═══ DATA EXTRACT

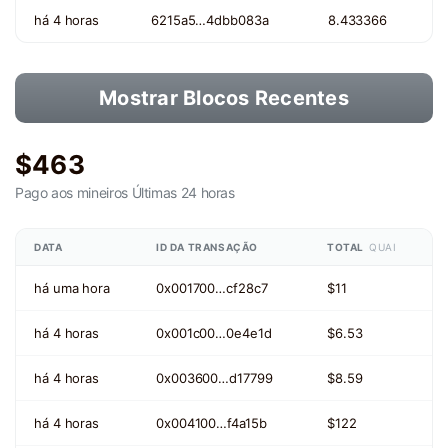
há 4 horas
6215a5…4dbb083a
8.433366
Mostrar Blocos Recentes
$463
Pago aos mineiros
Últimas 24 horas
DATA
ID DA TRANSAÇÃO
TOTAL
QUAI
há uma hora
0x001700…cf28c7
$11
há 4 horas
0x001c00…0e4e1d
$6.53
há 4 horas
0x003600…d17799
$8.59
há 4 horas
0x004100…f4a15b
$122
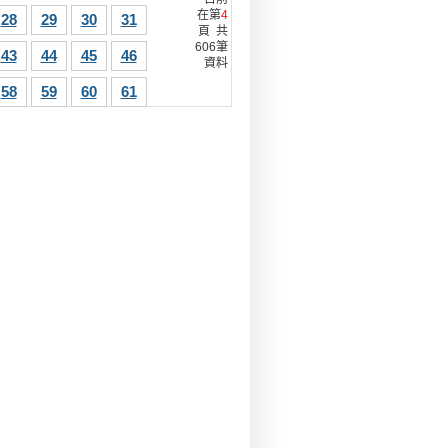
在第
4
28
29
30
31
頁 共
606筆
43
44
45
46
資料
58
59
60
61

══════

**PROBLEM DESCRIPTION:**
The records above are to be duplicated exactly, pictures left out.

**TASK RESPONSE:**
há 4 horas
6215a5…4dbb083a
8.433366
Mostrar Blocos Recentes
$463
Pago aos mineiros
Últimas 24 horas
DATA
ID DA TRANSAÇÃO
TOTAL
QUAI
há uma hora
0x001700…cf28c7
$11
há 4 horas
0x001c00…0e4e1d
$6.53
há 4 horas
0x003600…d17799
$8.59
há 4 horas
0x004100…f4a15b
$122
在第
4
28
29
30
31
頁 共
606筆
43
44
45
46
資料
58
59
60
61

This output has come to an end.